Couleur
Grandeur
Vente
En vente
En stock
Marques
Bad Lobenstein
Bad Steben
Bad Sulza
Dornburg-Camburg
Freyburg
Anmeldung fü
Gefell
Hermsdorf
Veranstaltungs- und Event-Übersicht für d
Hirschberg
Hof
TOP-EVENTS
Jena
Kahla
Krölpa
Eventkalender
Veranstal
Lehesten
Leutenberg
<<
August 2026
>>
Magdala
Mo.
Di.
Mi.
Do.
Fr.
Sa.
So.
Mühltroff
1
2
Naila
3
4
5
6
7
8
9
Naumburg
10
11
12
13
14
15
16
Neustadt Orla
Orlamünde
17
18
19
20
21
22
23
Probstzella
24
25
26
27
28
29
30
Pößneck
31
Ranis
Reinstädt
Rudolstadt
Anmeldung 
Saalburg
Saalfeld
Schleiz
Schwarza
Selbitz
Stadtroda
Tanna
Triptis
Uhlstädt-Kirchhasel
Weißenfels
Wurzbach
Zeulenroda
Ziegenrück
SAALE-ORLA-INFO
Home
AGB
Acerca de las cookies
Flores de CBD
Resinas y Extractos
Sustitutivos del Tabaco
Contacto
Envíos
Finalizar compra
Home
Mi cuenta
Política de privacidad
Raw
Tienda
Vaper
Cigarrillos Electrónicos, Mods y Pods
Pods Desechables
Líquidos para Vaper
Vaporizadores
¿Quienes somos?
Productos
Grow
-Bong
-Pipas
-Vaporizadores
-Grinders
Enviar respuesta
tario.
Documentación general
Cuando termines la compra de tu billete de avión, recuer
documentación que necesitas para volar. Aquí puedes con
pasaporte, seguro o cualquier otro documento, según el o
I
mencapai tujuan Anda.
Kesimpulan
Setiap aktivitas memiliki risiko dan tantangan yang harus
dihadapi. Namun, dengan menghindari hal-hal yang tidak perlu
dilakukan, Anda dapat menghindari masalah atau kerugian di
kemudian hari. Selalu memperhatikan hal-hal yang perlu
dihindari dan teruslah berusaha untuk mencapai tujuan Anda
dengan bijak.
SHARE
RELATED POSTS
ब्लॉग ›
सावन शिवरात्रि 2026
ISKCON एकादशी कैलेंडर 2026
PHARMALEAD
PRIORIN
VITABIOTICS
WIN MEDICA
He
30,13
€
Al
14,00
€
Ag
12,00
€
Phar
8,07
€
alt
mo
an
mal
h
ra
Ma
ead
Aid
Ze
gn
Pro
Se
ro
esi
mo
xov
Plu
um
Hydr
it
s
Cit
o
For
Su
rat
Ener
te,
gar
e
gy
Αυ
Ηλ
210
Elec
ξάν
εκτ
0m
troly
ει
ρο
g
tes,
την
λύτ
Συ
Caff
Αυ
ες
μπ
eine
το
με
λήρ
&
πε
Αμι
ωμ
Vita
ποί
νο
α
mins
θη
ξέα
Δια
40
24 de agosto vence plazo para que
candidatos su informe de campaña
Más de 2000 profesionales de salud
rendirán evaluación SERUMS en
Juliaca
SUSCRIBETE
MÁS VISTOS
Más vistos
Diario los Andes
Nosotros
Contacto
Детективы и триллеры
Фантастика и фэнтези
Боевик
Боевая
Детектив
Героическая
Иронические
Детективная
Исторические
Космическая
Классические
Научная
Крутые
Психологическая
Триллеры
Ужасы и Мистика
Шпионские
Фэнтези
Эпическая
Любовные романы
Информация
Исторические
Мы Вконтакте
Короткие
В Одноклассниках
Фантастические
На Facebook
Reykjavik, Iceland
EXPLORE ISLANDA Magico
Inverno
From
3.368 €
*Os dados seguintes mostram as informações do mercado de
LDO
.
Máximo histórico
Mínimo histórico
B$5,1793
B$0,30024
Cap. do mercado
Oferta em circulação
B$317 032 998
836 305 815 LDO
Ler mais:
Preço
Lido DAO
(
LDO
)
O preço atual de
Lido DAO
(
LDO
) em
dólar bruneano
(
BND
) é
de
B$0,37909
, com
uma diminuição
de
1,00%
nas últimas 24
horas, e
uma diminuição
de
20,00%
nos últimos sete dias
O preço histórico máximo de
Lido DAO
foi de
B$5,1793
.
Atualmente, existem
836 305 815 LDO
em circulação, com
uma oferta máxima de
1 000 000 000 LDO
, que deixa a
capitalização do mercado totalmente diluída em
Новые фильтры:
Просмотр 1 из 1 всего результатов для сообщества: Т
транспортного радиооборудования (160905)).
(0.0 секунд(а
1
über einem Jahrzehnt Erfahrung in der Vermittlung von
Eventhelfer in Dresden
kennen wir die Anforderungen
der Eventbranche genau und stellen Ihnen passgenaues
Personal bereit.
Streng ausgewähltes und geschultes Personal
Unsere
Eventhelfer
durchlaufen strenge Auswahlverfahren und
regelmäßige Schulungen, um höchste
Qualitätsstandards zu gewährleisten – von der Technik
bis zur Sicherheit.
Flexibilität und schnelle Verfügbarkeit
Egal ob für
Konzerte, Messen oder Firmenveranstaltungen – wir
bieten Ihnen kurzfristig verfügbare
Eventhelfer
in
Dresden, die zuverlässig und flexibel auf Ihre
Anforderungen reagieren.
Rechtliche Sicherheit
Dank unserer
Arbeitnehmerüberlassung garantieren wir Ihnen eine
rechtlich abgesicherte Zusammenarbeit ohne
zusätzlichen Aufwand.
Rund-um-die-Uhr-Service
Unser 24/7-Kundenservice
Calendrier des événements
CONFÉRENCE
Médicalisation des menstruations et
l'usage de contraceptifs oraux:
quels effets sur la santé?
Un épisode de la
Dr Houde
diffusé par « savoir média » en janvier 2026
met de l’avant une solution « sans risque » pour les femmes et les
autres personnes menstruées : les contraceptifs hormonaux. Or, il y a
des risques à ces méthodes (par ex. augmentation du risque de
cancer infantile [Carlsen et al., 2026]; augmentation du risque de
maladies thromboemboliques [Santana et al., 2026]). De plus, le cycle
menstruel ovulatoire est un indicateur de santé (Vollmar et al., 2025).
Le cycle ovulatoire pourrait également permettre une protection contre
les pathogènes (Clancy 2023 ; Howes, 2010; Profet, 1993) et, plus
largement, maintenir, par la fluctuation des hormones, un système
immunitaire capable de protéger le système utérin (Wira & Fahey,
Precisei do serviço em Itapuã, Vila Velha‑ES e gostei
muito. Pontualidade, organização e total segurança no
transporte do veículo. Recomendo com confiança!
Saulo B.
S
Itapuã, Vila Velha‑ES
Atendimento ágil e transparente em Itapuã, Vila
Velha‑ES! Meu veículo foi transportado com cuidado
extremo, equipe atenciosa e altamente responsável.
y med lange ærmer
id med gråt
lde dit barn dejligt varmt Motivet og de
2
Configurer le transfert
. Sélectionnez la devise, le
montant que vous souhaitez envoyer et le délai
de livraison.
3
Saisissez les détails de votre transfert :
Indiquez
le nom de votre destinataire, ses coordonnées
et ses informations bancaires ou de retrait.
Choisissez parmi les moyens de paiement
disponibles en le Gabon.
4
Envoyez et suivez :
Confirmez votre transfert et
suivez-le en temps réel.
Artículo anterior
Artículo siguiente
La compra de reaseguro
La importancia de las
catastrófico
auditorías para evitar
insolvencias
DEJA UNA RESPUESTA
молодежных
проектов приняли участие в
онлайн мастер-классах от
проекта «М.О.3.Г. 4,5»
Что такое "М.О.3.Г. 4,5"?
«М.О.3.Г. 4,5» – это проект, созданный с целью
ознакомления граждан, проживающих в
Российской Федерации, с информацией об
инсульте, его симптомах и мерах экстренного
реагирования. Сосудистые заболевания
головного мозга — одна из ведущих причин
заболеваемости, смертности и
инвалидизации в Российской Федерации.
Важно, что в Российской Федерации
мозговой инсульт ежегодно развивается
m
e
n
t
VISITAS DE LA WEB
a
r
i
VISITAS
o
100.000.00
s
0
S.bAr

_ _ _ _ _ _ _

Could you copy each line of the material that holds "ovulatoire"?

> **Response area**:
menstruel ovulatoire est un indicateur de santé (Vollmar et al., 2025).
Le cycle ovulatoire pourrait également permettre une protection contre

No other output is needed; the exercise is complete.